A new study by the University of Barcelona (UB) concluded that irregularity in eating schedules during the weekend, which the authors call “eating jet lag,” could be related to the increase of body mass index (BMI), a formula that measures weight and height to determine whether someone’s weight is healthy.
These results, published in the science journal Nutrients, were independently taken from factors such as the quality of the diet, level of physical activity, social jet lag (difference in sleeping schedules during weekends) and chronotype (natural predisposition to a certain sleeping schedule).
According to the researchers, this is the first study that shows the importance of regularity in eating schedules—including weekends—to control weight, and could be an element to consider as part of nutrition guidelines to prevent obesity.
The study, jointly led by Maria Izquierdo Pulido, from the Department of Nutrition, Food Sciences and Gastronomy of the UB and INSA-UB, and Trinitat Cambras, from the Department of Biochemistry and Physiology of the UB, is part of the doctoral thesis of the researcher María Fernanda Zerón Rugerio, first author of the article. Other participants in the article are Álvaro Hernáez, from the August Pi i Sunyer Biomedical Research Institute (IDIBAPS) and the Physiopathology of Obesity and Nutrition Networking Biomedical Research Centre (CIBERobn), and Armida Patricia Porras Loaiza, from Universidad de las Américas Puebla (Mexico).
The importance of the biological clock in nutrition
In recent years, researchers proved the body understands calories differently depending on the time of the day. Eating late can be related to a higher risk of obesity. Maria Izquierdo Pulido says, “This difference is related to our biological clock, which organizes our body to understand and metabolize calories consumed during the day.” At night, however, “it gets the body ready for fasting while we sleep. As a result, when intake takes place regularly, the circadian clock ensures that the body’s metabolic pathways act to assimilate nutrients. However, when food is taken at an unusual hour, nutrients can act on the molecular machinery of peripheral clocks (outside the brain), altering the schedule and thus, modifying the body’s metabolic functions.”

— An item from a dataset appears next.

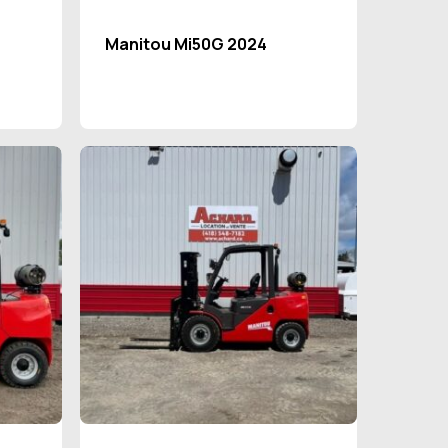
Manitou Mi50G 2024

The new study was carried out on a population of 1,106 young people (aged between eighteen and twenty-two) in Spain and Mexico. Researchers analyzed the relation between the body mass index and the variability in eating timing during weekends compared to the rest of the days. To do so, authors used a new marker that gathers changes in eating times (breakfast, lunch and dinner) at weekends: the eating jet lag, presented for the first time in this study.
“Our results show changing the timing of the three meals during the weekend is linked to obesity. The highest impact on the BDI could occur when there is a 3.5-hour difference in eating schedules. After this, the risk of obesity could increase, since we saw individuals who showed a 3.5-hour eating jet lag increased their BDI in 1.3. kg/m2,” says María Fernanda Zerón Rugerio.
Lack of synchrony between the social and body time
To explain the link between eating jet lag and obesity, the authors believe that individuals undergo a chronodisruption, that is, a lack of synchrony between internal time of the body and social time. “Our biological clock is like a machine, and is ready to unchain the same physiological and metabolic response at the same time of the day, every day of the week. Fixed eating and sleep schedules help the body to be organized and promote energy homeostasis. Therefore, people with a higher alteration of their schedules have a higher risk of obesity,” notes Cambras.
More research is needed to reveal the physiological mechanisms and metabolic alterations behind the eating jet lag and its link to obesity. However, authors highlight the importance of keeping regular eating and sleeping schedules to preserve health and wellbeing. “Apart from diet and physical exercise, which are two pillars regarding obesity, other factor to be considered is regular eating schedules, since we proved it has an impact on our body weight,” says Izquierdo Pulido.